En el MoMA, en la exposición del expresionismo abstracto, con Marc Shanker, pintor y grabador autodidacta, que me llama primo porque es de origen sefardí -Luna es el apellido de su madre- aunque él no habla ladino, si bien lo escuchaba en las casas de sus abuelos y sus tíos cuando era pequeño, y ha hecho un libro de grabados con refranes judeoespañoles. Marc vive con su mujer y con un loro que se llama Tucker, que ocupa una gran jaula en el salón de su apartamento. Su mujer, Edwina, colabora con una ONG que lo mismo abre escuelas infantiles en Mongolia que emprende campañas en Borneo para salvar de la extinción a los orangutanes. Cuando Edwina se va en uno de sus viajes de meses el loro Tucker celebra encantado volando por toda la casa que no tiene que compartir con nadie el amor de su dueño. “Lo peor es cuando entra en celo”, dice Marc, no sin resignación. Cuando está en celo el loro Tucker se restriega contra él como un maníaco, y contra las sillas y las lámparas y los brazos de los sofás y los lomos de los libros, y hay que ducharlo para que se tranquilice. A veces Marc y él se duchan juntos. Luego Edwina regresa y a Tucker le dan ataques de celos homicidas: la ataca para picotearla y lo tienen que dejar encerrado en la jaula, sin hacer caso a sus protestas, que a veces se parecen extraordinariamente a una voz humana. Hi, Marc, How are you today?
Le digo: “Ese loro os está arruinando la vida”, y Marc se encoge de hombros, aceptando la desgracia, como quien tiene un hijo que no le da más que disgustos. Porque además el loro probablemente vivirá más que ellos dos, de modo que Edwina, que no le guarda rencor, ha puesto una cláusula en su testamento con una dotación económica para asegurar el porvenir de Tucker en el caso de que sobreviva a sus dueños.
Hablamos de Tucker de camino a las salas contiguas de Jackson Pollock y Mark Rothko. La noche y el día, la furia terrenal y el misterio de una luz tan impalpable que parece la sustancia del espíritu, la vibración serena de una música. Con ojo de artesano Marc se acerca mucho a los lienzos para examinar los detalles de cómo están pintados, y un guarda lo mira de soslayo. La pintura tiene un efecto de ebriedad, una cualidad física que te envuelve como un campo magnético y que se hace más acusada cuando se lleva un rato mirando.
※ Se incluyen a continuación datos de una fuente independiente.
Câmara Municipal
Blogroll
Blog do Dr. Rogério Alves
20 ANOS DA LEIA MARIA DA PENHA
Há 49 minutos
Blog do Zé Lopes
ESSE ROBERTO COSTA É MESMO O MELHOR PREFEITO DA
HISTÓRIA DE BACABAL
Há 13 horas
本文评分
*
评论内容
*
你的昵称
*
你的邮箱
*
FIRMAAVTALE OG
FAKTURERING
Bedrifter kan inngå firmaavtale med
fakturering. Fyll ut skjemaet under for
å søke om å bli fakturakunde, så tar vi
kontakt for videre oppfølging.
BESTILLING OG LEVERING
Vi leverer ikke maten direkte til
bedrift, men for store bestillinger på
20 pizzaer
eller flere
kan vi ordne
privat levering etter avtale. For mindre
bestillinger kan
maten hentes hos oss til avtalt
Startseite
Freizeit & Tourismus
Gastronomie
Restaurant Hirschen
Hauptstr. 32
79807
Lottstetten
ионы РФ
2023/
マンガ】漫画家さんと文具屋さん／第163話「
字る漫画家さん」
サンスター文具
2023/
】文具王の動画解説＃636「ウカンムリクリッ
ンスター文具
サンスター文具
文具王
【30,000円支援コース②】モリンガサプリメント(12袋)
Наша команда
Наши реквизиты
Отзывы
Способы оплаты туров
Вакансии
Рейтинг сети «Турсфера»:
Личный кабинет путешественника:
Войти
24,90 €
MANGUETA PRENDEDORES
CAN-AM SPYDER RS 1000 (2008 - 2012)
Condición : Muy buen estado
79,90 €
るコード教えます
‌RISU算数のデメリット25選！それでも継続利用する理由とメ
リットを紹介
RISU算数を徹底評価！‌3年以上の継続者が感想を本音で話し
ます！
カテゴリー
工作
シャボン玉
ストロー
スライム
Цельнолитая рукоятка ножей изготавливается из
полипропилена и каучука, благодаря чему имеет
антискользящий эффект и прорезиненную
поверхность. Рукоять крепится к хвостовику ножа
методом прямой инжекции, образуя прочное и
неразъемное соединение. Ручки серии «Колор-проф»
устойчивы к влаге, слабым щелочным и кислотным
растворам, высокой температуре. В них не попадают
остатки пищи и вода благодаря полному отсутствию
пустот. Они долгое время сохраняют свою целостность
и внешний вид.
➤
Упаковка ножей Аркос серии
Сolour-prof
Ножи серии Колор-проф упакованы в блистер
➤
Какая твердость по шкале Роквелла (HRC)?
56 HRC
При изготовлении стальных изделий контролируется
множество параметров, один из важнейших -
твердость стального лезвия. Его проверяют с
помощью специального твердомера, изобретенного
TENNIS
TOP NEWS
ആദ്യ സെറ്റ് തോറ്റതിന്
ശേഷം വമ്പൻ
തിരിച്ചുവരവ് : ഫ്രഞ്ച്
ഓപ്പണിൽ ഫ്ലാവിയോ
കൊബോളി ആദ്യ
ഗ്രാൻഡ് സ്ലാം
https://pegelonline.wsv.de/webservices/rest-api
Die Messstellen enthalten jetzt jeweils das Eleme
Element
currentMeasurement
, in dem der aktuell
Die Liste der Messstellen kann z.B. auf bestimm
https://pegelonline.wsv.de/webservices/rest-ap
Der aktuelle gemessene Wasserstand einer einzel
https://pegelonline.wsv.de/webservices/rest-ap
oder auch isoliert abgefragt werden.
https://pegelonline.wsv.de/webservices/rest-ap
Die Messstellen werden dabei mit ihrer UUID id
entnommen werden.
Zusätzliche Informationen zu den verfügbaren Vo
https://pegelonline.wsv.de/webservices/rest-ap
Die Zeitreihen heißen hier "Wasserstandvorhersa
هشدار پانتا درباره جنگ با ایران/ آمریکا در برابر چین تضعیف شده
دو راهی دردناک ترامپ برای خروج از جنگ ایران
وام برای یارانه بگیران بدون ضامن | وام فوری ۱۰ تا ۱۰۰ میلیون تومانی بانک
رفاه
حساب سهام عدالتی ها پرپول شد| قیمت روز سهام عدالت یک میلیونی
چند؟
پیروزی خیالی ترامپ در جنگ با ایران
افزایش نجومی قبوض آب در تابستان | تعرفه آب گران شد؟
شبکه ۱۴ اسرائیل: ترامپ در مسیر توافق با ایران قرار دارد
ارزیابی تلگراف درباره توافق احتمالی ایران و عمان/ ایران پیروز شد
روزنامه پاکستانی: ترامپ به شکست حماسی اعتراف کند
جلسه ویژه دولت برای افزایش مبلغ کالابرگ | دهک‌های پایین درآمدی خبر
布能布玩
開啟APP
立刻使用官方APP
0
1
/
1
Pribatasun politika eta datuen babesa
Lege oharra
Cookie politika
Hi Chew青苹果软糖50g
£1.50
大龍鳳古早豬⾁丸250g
Eso nos pide el arte, igual que la literatura o la música, o que lo mejor de la vida: que le dediquemos nuestra atención total, no dividida, no atolondrada, que nos paremos a mirar o a escuchar. Las veladuras de Rothko van apareciendo como fulgores sucesivos en superficies que al principio parecían monótonas: en ese negro, en ese marrón, hay violetas, hay verdes, azules, sugerencias de rojos. En Pollock el gesto enérgico de la muñeca y del brazo atraviesa el lienzo con riadas de materia convulsa. Fijándose bien, la apariencia de caos queda compensada or un orden instintivo, por una armonía que se impone a través del delirio. Huellas de manos abiertas, como en una cueva primitiva. Colillas, clavos, tapones de botes de pintura, monedas, incrustados en el óleo, el mundo real hecho presencia sin necesidad de simulacros visuales. Me saca del ensimismamiento una recia voz española que exclama detrás de mí: “¡Esto lo veo yo clarísimo!”.
En vez de mirar los cuadros, hay personas que pasan satisfechas delante de ellos mientras les toman una foto. En vez de un alivio y un descanso del yo, el arte es su decorado de fondo. Como diría uno de esos anuncios de ahora, La obra maestra eres tú.
Un turista americano se vuelve hacia mí y se pone a hablarme inopinadamente con toda confianza, señalando uno de los cuadros de Rothko: “Este hombre fue un profeta”, me dice. “¿Sabe lo que yo veo aquí? Pantallas, pantallas de televisores y de computadoras. Este tío(this guy) anticipó la importancia que iban a tener las pantallas en el futuro”. Se va tan contento y se pone delante del cuadro con una gran sonrisa y con los brazos cruzados, feliz de haber descifrado su misterio, mientras su acompañante le toma una foto.